Scan the data for "Richard" and copy each matching line.

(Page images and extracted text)
##############################
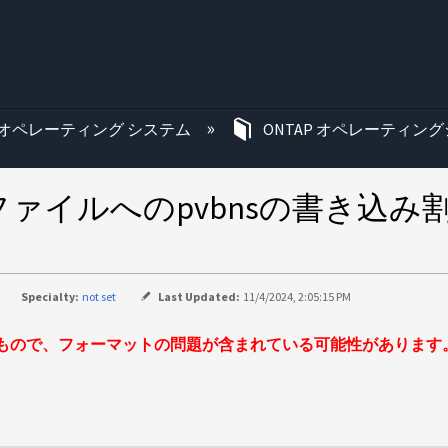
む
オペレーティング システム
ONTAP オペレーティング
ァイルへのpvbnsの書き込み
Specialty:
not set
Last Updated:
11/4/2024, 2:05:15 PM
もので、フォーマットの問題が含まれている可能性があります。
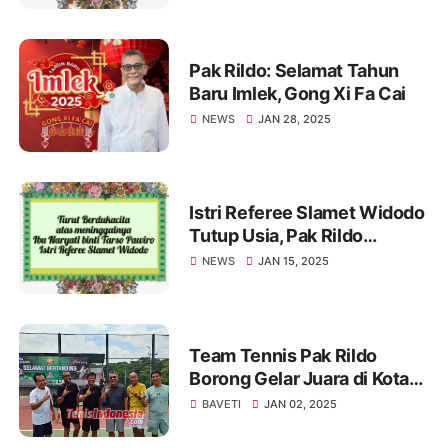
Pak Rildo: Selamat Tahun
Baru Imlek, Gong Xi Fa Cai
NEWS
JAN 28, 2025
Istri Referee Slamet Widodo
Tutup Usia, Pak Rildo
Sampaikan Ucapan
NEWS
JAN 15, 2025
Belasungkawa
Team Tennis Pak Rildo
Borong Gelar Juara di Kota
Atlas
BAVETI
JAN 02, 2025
##############################
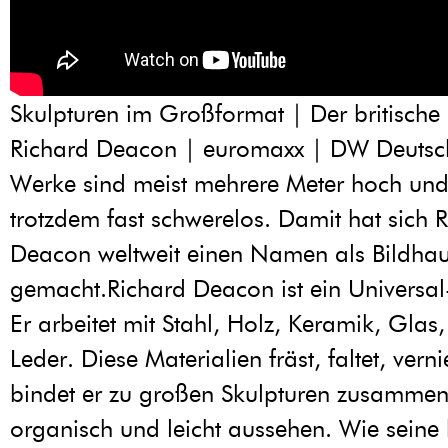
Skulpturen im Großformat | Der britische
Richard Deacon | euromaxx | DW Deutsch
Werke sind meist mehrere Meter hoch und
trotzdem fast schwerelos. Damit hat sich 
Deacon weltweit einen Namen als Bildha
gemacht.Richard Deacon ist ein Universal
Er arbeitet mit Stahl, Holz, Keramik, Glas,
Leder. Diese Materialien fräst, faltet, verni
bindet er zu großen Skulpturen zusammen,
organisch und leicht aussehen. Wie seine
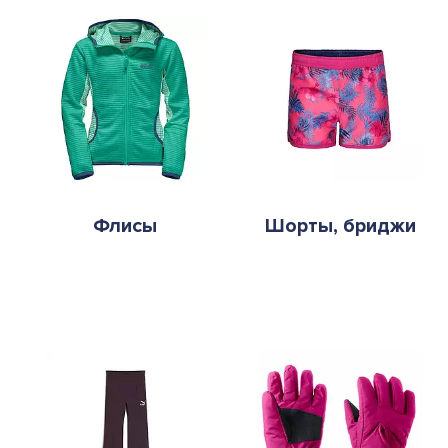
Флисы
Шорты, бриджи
##############################
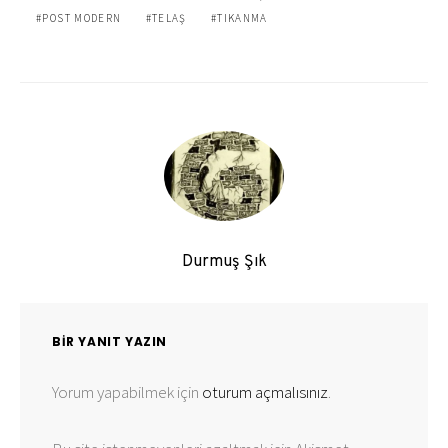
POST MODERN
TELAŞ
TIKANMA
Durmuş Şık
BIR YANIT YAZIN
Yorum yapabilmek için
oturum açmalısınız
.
##############################
### Response for this exercise
Richard Deacon | euromaxx | DW Deutsch
gemacht.Richard Deacon ist ein Universal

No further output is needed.